### Dataset excerpts
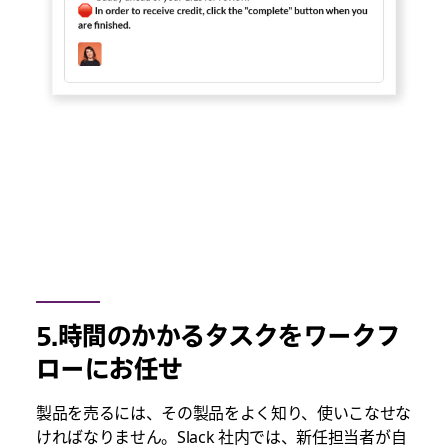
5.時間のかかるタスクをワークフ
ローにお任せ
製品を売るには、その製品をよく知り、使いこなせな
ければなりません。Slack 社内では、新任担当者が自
--
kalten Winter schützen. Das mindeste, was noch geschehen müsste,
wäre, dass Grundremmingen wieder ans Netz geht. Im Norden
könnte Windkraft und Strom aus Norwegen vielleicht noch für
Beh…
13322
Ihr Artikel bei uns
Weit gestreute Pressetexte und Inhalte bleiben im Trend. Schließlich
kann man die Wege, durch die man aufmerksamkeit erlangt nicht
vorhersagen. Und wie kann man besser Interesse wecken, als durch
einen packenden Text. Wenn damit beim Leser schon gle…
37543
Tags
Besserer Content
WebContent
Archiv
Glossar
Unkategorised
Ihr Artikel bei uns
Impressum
==
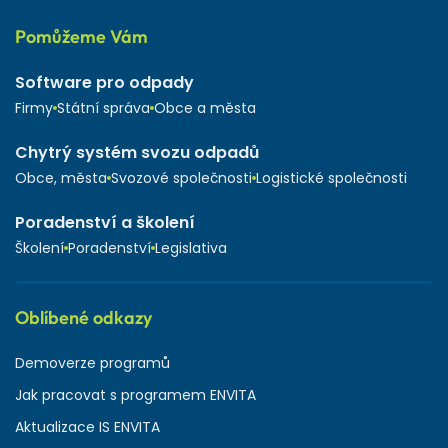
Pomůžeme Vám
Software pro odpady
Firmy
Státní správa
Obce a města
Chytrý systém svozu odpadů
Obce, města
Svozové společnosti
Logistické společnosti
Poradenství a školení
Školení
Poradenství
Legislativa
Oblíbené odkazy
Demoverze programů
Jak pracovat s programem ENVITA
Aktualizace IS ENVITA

### What the task asks
Return the span of lines in the data above that opens at the line with "Demoverze programů" and closes at the line with "Aktualizace IS ENVITA", exactly, ends included, nothing else.

### Result of this task
Demoverze programů
Jak pracovat s programem ENVITA
Aktualizace IS ENVITA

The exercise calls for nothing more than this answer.